--- ENTRIES SHOWN ---

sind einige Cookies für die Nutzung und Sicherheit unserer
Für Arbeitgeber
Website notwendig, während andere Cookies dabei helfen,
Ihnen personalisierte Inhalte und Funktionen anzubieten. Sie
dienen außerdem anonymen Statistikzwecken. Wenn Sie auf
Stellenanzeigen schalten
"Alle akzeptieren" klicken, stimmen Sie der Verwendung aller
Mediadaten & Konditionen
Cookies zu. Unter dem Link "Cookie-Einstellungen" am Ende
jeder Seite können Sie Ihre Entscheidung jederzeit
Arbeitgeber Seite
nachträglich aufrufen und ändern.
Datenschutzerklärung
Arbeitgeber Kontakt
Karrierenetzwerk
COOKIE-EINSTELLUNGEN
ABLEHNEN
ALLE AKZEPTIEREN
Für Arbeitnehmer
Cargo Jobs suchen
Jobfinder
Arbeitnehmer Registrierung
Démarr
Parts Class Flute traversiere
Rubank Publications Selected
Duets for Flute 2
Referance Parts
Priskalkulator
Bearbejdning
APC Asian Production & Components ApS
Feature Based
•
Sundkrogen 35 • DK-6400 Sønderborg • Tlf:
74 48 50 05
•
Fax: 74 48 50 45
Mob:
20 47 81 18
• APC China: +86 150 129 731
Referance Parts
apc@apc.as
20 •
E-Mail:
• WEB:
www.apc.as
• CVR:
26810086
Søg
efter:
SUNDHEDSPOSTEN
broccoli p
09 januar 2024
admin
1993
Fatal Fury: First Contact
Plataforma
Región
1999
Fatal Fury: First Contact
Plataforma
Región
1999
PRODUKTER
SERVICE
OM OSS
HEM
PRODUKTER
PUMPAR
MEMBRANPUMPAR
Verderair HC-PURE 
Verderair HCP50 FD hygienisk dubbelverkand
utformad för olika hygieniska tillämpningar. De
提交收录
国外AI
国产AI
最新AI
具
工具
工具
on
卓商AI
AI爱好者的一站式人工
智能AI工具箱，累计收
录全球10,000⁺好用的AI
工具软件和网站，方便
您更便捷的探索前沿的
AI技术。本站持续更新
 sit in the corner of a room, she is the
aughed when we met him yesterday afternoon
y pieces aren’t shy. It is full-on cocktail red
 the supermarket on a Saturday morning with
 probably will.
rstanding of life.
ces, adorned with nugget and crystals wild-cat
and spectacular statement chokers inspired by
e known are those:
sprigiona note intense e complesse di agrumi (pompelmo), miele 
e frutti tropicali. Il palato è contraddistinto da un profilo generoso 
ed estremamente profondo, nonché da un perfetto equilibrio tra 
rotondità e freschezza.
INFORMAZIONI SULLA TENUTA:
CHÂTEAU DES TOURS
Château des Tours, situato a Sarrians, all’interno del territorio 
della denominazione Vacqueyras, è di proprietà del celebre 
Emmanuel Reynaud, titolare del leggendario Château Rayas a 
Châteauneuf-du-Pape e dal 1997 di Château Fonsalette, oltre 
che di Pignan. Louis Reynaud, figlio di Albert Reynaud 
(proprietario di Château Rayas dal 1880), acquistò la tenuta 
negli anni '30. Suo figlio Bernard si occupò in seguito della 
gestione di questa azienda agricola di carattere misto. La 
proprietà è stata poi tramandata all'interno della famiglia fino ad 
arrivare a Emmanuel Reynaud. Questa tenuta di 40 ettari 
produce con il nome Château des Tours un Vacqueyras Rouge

---

— PROBLEM DESCRIPTION —
Reproduce every line above containing "Vacqueyras".

— EXERCISE ANSWER —
della denominazione Vacqueyras, è di proprietà del celebre 
produce con il nome Château des Tours un Vacqueyras Rouge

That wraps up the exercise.